> [The problem]: Each record that follows should be repeated exactly, minus any images.

(Dataset entries)
══════════════════════════════

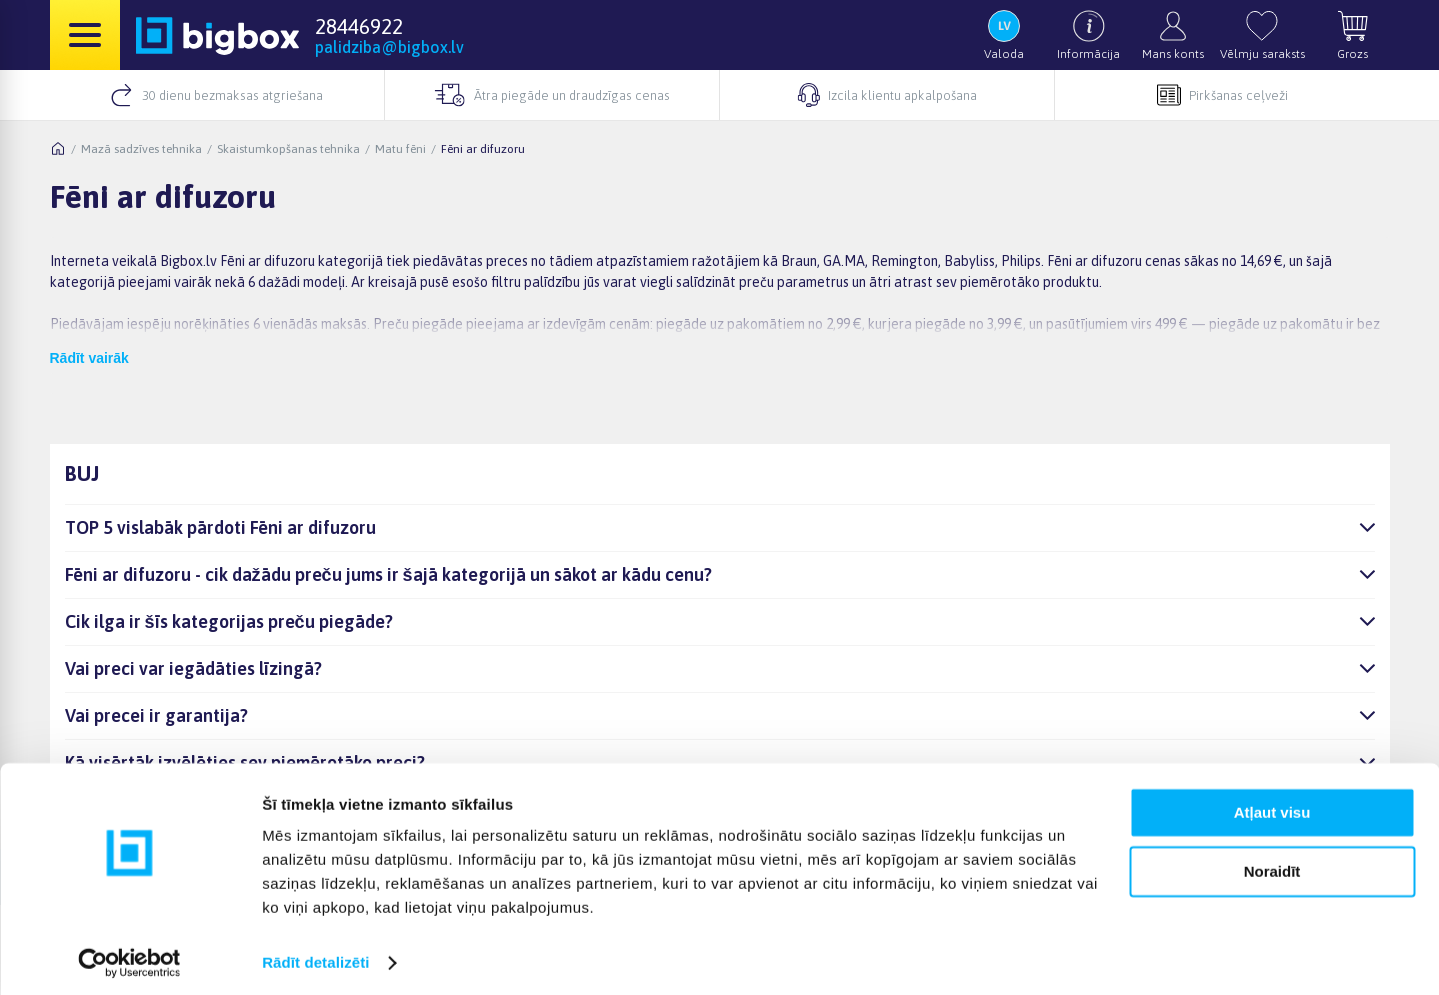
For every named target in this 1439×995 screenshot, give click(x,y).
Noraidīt (1272, 863)
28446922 (359, 26)
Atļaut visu (1272, 805)
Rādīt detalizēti (315, 955)
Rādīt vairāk (89, 358)
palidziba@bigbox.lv (389, 47)
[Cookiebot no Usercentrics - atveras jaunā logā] (129, 956)
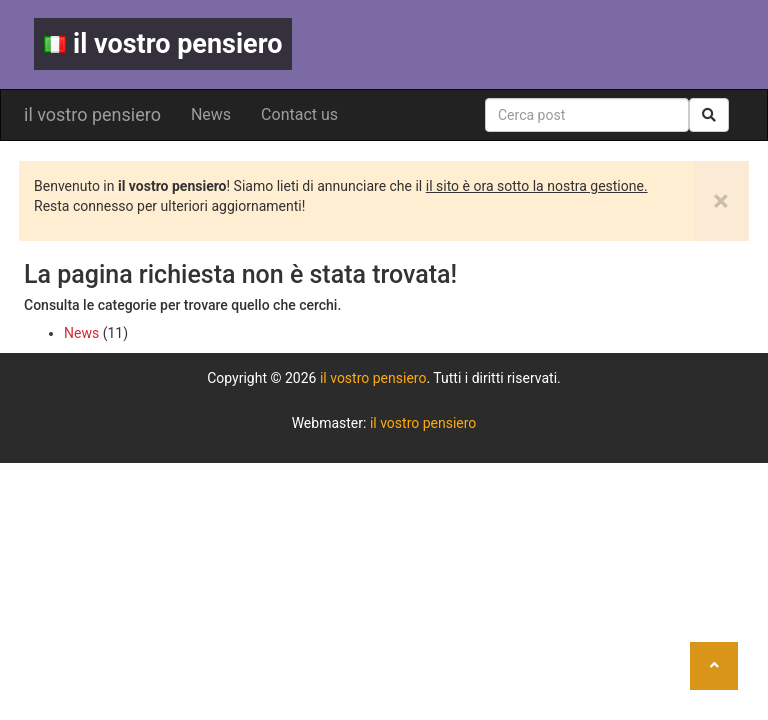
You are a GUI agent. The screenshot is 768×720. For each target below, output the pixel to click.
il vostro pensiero (163, 44)
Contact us (299, 114)
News (211, 114)
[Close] (721, 201)
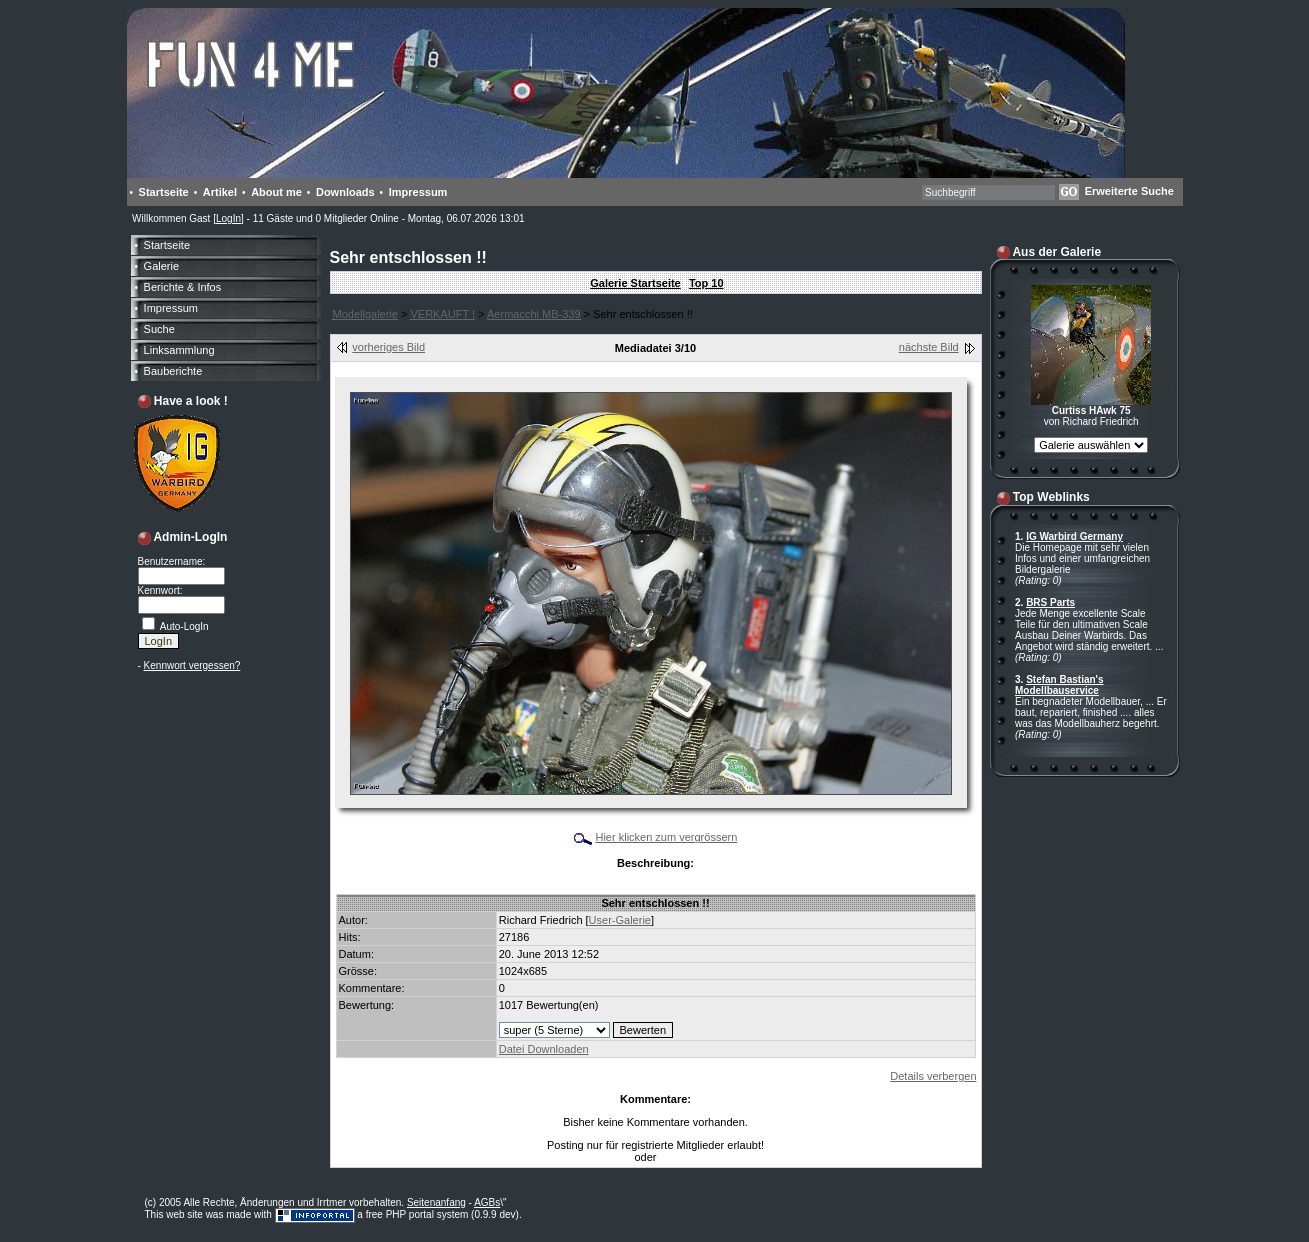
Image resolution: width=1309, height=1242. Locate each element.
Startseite (164, 192)
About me (276, 192)
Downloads (345, 192)
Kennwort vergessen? (192, 665)
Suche (159, 329)
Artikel (220, 192)
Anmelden (682, 1157)
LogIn (228, 218)
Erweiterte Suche (1129, 191)
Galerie (161, 266)
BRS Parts (1050, 602)
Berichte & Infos (183, 287)
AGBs (487, 1202)
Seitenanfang (436, 1202)
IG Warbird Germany (1074, 536)
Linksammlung (179, 350)
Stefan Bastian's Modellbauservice (1059, 685)
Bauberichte (173, 371)
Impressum (418, 192)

══════════════════════════════

> [Final answer]:
For every named target in this 1439×995 screenshot, give click(x,y).
Noraidīt (1272, 863)
28446922 (359, 26)
Atļaut visu (1272, 805)
Rādīt detalizēti (315, 955)
Rādīt vairāk (89, 358)
palidziba@bigbox.lv (389, 47)
[Cookiebot no Usercentrics - atveras jaunā logā] (129, 956)
You are a GUI agent. The screenshot is 768×720. For each target below, output the pixel to click.
il vostro pensiero (163, 44)
Contact us (299, 114)
News (211, 114)
[Close] (721, 201)
Image resolution: width=1309, height=1242. Locate each element.
Startseite (164, 192)
About me (276, 192)
Downloads (345, 192)
Kennwort vergessen? (192, 665)
Suche (159, 329)
Artikel (220, 192)
Anmelden (682, 1157)
LogIn (228, 218)
Erweiterte Suche (1129, 191)
Galerie (161, 266)
BRS Parts (1050, 602)
Berichte & Infos (183, 287)
AGBs (487, 1202)
Seitenanfang (436, 1202)
IG Warbird Germany (1074, 536)
Linksammlung (179, 350)
Stefan Bastian's Modellbauservice (1059, 685)
Bauberichte (173, 371)
Impressum (418, 192)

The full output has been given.